Nicolas Sarkozy a publié vendredi une chronique au sujet d’internet. J’ai apprécié de voir partout le mot liberté, présenté comme une des valeurs essentielles d’internet, pour tiquer de le voir très vite modérer par des mais.

Une mesure m’est apparue comme excellente :

Pour faire le pendant avec l’exonération de charges fiscales et sociales sur les heures supplémentaires, les revenus tirés d’une activité numérique personnelle seront exonérés de charges sociales et fiscales dans une limite à définir. Au-delà, un statut simplifié de micro-entreprise numérique permettra à ces activités de croître et de se développer.

Tous les blogueurs pourraient ainsi plus facilement monétiser leur site. Tous les Français pourraient se lancer dans l’ebusiness maison. Tout cela est très bien, cohérent. J’aurais insisté sur la formation et, surtout, sur le besoin d’une plus grande transparence concernant la publication des données publiques. Pour moi, toutes les données produites par l’État appartiennent aux citoyens. Elles sont toutes du domaine public. En les ouvrant, on favorisera la wikinomics.

N’allez pas croire que je signe le texte.

Dès le début, mon amour de la liberté s’est trouvé agressé. Par exemple :

Les métiers de la culture, en particulier la musique, seront plus que jamais au cœur de ce nouvel environnement et accompagner leur mutation en protégeant leurs spécificités est un enjeu majeur.

Ça veut dire quoi les protéger ? Si on protège les uns, ne réduit-on pas très vite la liberté des autres.

Sans protection des libertés, il n’y a pas de liberté, dit Sarkozy.

Certes. Mais faut-il protéger les géants de la musique et, ce faisant, bloquer l’innovation des auteurs indépendants ? Je suis toujours pour la protection des faibles mais j’ai toujours peur que les forts de s’assurent une protection plus grande qu’ils n’en bénéficient déjà.

La deuxième, c’est qu’internet est et doit rester un espace de liberté. Mais liberté ne signifie pas absence de règles, ni absence de protection contre les risques de dérive d’une société totalement numérisée. La CNIL sera le garant de ces équilibres et je ferai évoluer son statut vers plus d’indépendance et plus de moyens d’action.

La troisième, enfin, c’est qu’internet est un territoire sur lequel il faut savoir anticiper et agir ensemble. Dans cet univers décentralisé, la concertation et l’intelligence collective sont indispensables. Mais notre pays souffre aussi d’une absence de pilotage politique et technique lui permettant de s’affirmer comme une nation qui compte dans le monde numérique.
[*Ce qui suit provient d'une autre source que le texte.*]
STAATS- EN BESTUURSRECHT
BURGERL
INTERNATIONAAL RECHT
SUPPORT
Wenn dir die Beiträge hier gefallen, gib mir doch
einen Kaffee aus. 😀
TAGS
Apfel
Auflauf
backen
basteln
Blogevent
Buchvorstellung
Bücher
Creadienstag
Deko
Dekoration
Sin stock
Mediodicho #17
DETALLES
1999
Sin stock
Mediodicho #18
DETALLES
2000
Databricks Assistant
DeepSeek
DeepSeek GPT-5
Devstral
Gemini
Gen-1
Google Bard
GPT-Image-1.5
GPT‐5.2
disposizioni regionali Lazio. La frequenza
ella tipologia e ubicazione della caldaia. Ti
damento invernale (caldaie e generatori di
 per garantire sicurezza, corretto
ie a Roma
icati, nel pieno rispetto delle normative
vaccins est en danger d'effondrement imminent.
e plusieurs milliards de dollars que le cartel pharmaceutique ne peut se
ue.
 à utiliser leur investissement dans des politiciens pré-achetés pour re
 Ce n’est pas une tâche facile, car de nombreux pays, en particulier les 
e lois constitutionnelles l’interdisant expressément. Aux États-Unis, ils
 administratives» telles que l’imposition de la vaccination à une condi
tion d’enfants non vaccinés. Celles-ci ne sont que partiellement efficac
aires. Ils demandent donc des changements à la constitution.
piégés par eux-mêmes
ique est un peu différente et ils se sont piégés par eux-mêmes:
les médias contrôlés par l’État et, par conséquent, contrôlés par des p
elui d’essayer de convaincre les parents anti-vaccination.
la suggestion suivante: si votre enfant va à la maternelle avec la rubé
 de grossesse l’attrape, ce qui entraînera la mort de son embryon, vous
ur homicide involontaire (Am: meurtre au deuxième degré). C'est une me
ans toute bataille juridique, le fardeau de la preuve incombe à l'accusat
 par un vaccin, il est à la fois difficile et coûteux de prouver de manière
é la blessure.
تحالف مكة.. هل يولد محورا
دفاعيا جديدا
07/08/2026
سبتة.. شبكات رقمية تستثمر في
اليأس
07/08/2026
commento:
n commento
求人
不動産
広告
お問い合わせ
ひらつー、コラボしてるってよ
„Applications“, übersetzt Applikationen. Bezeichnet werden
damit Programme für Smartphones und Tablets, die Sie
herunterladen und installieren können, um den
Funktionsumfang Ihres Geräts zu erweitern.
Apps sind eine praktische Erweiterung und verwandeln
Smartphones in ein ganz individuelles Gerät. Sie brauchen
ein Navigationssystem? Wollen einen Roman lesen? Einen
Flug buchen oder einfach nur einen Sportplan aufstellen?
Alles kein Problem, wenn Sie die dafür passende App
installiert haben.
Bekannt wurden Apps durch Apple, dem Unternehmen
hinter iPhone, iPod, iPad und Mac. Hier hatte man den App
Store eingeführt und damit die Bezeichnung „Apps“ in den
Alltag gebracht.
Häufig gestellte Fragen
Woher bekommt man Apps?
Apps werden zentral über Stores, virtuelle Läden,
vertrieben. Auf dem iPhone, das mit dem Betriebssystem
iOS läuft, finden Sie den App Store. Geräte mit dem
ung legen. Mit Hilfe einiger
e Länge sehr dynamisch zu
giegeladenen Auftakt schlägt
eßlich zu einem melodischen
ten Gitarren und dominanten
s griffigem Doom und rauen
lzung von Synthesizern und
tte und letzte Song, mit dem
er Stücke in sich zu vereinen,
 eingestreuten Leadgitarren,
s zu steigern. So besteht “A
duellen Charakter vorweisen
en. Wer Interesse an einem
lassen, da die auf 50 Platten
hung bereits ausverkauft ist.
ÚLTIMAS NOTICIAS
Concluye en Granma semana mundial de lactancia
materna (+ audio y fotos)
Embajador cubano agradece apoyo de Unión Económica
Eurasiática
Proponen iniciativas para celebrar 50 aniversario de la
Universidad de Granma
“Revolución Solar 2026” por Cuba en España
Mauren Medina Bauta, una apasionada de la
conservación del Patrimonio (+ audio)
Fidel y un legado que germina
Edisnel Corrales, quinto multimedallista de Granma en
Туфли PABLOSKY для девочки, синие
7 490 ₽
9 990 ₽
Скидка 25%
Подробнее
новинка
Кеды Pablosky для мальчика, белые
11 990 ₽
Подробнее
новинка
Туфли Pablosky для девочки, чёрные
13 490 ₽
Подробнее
Nous devons nous doter d’une gouvernance d’internet.

Deux « mais » qui m’inquiètent quelque peu après deux débuts de phrase qui ne peuvent que me plaire, surtout après avoir défendu moi-même cette idée d’internet comme territoire.

C’est quoi une gouvernance d’internet ? Internet aujourd’hui fonctionne très bien et de mieux en mieux sans une telle gouvernance qui viendrait en entraver le développement.

Internet a réussi à se développer à une vitesse incroyable parce que justement personne n’a ni pensé ni présidé son développement. Le gouvernement d’internet, c’est l’autogouvernance. Après avoir employé autant de fois le mot liberté dans ce texte, je ne comprends pas pourquoi Nicolas Sarkozy n’est pas capable de franchir cette étape.

Au fond, je crois qu’il veut le pouvoir avant tout. Que l’autogouvernance puisse fonctionner, c’est quelque chose qu’il ne peut admettre. Cette possibilité scie la branche idéologique qu’il chevauche.

Les bons manageurs comprennent pourtant assez vite dans leur carrière que le meilleur management c’est le non-management, c’est de faire confiance.

L’autogouvernance d’internet n’est pas négociable.

J’ai évoqué ce sujet avec Eric Walter, le conseiller internet à l’UMP. Il m’a avoué que ce paragraphe au sujet de la gouvernance n’était pas clair. Il faut entendre la gouvernance de l’action publique sur internet, pas la gouvernance d’internet lui-même. Je respecte Walter, j’espère qu’il saura défendre cette position.